**WHAT YOU ARE ASKED TO DO**
For the string "over", state how many lines of the data hold it. Give nothing besides the number.

* * *

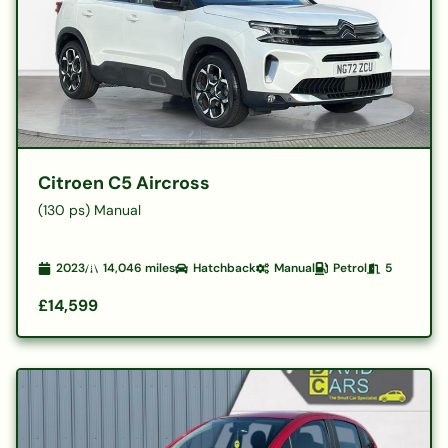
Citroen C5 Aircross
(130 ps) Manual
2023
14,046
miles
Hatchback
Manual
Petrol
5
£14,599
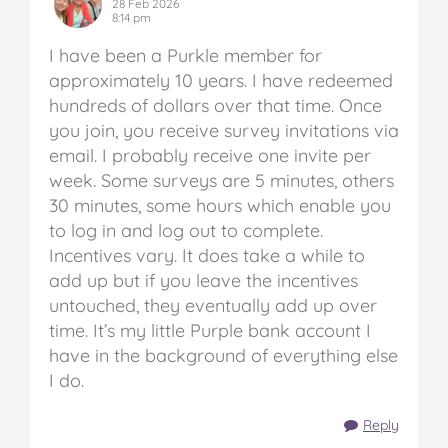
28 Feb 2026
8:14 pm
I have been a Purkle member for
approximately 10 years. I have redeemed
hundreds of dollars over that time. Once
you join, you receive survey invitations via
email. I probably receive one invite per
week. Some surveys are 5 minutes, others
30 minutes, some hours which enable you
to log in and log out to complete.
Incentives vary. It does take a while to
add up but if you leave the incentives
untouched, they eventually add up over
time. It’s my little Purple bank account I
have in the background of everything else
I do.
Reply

* * *

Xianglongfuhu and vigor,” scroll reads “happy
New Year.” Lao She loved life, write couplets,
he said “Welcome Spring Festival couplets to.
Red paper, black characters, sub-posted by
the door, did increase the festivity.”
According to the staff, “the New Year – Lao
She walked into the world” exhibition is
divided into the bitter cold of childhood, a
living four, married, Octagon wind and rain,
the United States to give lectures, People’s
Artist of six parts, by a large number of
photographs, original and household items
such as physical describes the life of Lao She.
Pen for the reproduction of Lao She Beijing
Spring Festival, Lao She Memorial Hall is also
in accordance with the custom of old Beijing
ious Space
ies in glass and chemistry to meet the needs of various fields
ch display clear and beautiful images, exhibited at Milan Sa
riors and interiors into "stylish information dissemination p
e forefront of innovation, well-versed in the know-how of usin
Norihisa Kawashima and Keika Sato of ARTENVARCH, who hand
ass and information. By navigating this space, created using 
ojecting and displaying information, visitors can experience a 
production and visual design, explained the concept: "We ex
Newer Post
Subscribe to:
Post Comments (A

* * *

**ANSWER TO THIS EXERCISE**
2